— WORK ITEM —
Each line of the listing where the string "because" appears is to be identified and copied.

— LISTED RECORDS —
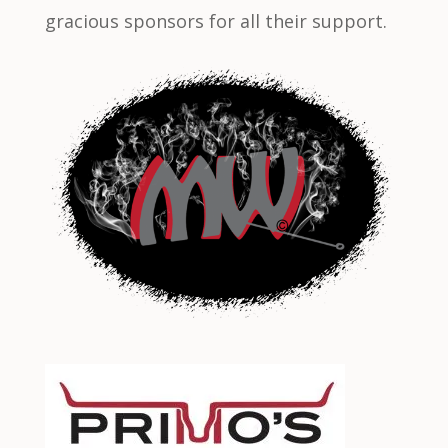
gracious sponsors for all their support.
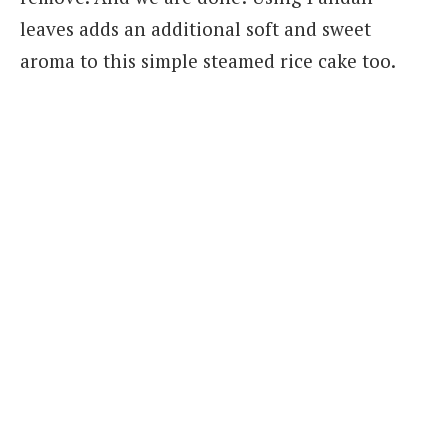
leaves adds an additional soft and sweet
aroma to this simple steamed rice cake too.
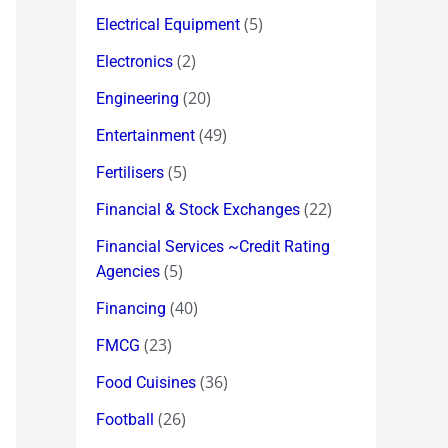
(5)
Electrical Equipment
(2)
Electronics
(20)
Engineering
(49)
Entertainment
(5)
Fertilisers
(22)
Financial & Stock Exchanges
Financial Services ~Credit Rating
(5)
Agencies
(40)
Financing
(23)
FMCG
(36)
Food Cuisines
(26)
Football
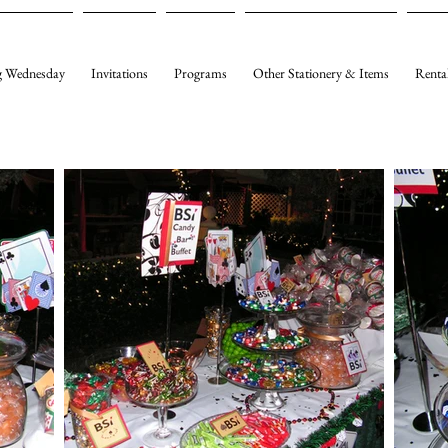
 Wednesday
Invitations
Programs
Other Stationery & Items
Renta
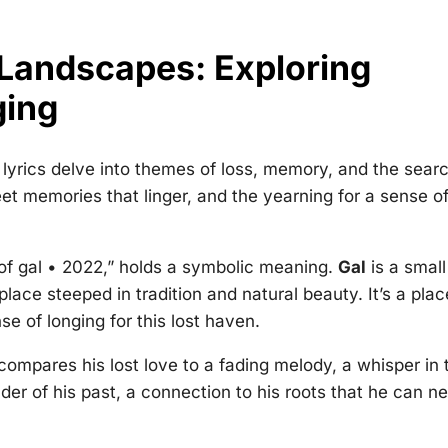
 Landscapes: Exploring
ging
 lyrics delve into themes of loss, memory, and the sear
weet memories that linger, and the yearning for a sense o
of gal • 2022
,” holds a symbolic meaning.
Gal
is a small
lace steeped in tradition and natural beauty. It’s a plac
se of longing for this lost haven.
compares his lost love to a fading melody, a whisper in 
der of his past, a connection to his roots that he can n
==
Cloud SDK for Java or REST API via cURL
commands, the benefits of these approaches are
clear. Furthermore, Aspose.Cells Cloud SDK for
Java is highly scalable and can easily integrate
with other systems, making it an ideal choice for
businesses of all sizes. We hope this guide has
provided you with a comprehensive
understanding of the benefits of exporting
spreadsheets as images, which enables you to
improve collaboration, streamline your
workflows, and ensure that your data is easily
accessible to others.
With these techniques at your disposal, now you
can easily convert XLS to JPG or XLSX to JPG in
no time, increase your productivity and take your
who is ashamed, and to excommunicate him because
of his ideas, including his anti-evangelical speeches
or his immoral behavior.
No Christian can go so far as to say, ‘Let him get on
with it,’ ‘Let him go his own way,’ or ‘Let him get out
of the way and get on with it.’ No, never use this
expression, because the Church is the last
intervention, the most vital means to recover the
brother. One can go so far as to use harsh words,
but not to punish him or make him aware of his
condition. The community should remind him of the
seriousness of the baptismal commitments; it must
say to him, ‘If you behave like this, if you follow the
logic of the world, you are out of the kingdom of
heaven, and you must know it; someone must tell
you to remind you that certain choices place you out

— RESULT OF THIS TASK —
who is ashamed, and to excommunicate him because
expression, because the Church is the last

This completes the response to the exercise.